My next blog post will focus much more on some family history, since yesterday I met with some relatives I had not met before.  And today I am going to visit some cemeteries; so stay tuned!


  1. An absolutely enchanting blog! You do such a great job with your pictures and descriptions, very enjoyable!

  2. Hi Astrid, It is so very interesting to read about your journey! It must be an amazing trip!
    I hope you get many nice memories, meet many nice and friendly relatives and other persons, and may see exciting places!

  3. You really captured so much in such a short space here. The old buildings look like something out of a movie set. And those trolls. I recall a local merchant in our neighbourhood when I was a little girl who had a few in her storefront windows. I was completely enchanted by them.

  4. I enjoyed your post very much! I am hoping to make a trip to Norway/Sweden next year. What has the temps been in Norway since you have been there? Looking forward to the next post!

  5. As I often say, I am so lucky to be in the company of world traveling geneabloggers so I can have the best of the best tour guides on my vicarious travles. thanks.

  6. I don't even have any ancestors in Norway, but have always wanted to go there; now your post and pictures have intensified that wish!
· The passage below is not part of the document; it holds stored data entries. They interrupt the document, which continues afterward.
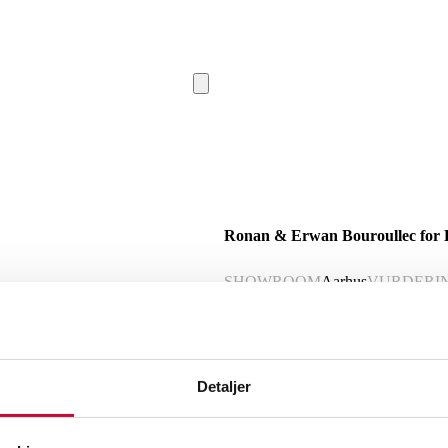
Ronan & Erwan Bouroullec for 
SHOWROOM
Aarhus
VURDERI
Momsvare
Beskrivelse
Detaljer
Ronan & Erwan Bouroullec for Hay. Sp
grå og ben af massivt lakeret eg. H. 7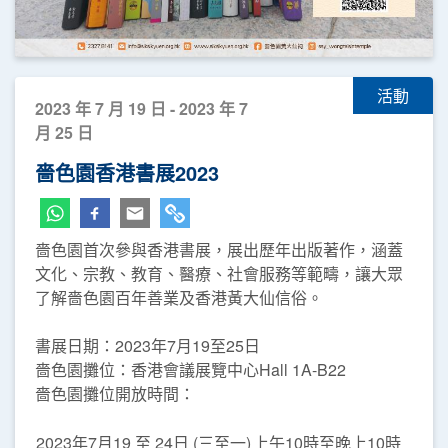
活動
2023 年 7 月 19 日 - 2023 年 7
月 25 日
嗇色園香港書展2023
嗇色園首次參與香港書展，展出歷年出版著作，涵蓋
文化、宗教、教育、醫療、社會服務等範疇，讓大眾
了解嗇色園百年善業及香港黃大仙信俗。
書展日期：2023年7月19至25日
嗇色園攤位：香港會議展覽中心Hall 1A-B22
嗇色園攤位開放時間：
2023年7月19 至 24日 (三至一)
上午10時至晚上10時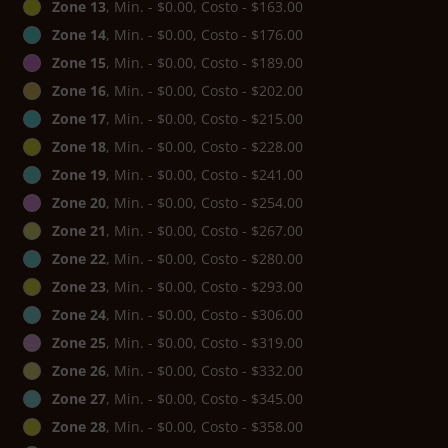
Zone 13
, Min. - $0.00, Costo - $163.00
Zone 14
, Min. - $0.00, Costo - $176.00
Zone 15
, Min. - $0.00, Costo - $189.00
Zone 16
, Min. - $0.00, Costo - $202.00
Zone 17
, Min. - $0.00, Costo - $215.00
Zone 18
, Min. - $0.00, Costo - $228.00
Zone 19
, Min. - $0.00, Costo - $241.00
Zone 20
, Min. - $0.00, Costo - $254.00
Zone 21
, Min. - $0.00, Costo - $267.00
Zone 22
, Min. - $0.00, Costo - $280.00
Zone 23
, Min. - $0.00, Costo - $293.00
Zone 24
, Min. - $0.00, Costo - $306.00
Zone 25
, Min. - $0.00, Costo - $319.00
Zone 26
, Min. - $0.00, Costo - $332.00
Zone 27
, Min. - $0.00, Costo - $345.00
Zone 28
, Min. - $0.00, Costo - $358.00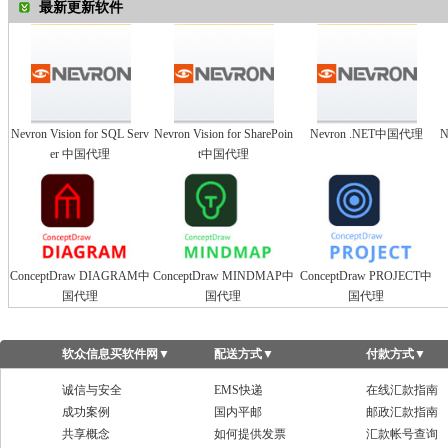
最新更新软件
Nevron Vision for SQL Serv
Nevron Vision for SharePoin
Nevron .NET中国代理
N
er 中国代理
t中国代理
ConceptDraw DIAGRAM中
ConceptDraw MINDMAP中
ConceptDraw PROJECT中
国代理
国代理
国代理
软众信息买软件网
▼
配送方式
▼
付款方式
▼
诚信与安全
EMS快递
在线汇款指南
成功案例
国内平邮
邮政汇款指南
共享概念
如何提供发票
汇款帐号查询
  7. Norway is so beautiful. I haven't yet seen an ugly spot! The weather has been highs of close to 70 and lows in the 50s; however, it has felt much warmer, perhaps because we haven't had much wind or humidity. Everyday they forecast rain, but although there has been a sprinkle here and there, it has been pretty nice. For those of you who wish to visit, keep in mind that weather is generally unpredictable. One tip, though, is that I usually prefer late June to early July in Norway, and if you really want to see the midnight sun, that is the best time to do it. Thanks for all the comments!!!

  8. Astrid, the house in which bestemor was born is actually the third from the left in your picture, counting the larger house on the left.


  9. The Norwegian Folk Museum looks fascinating. I would love to visit there!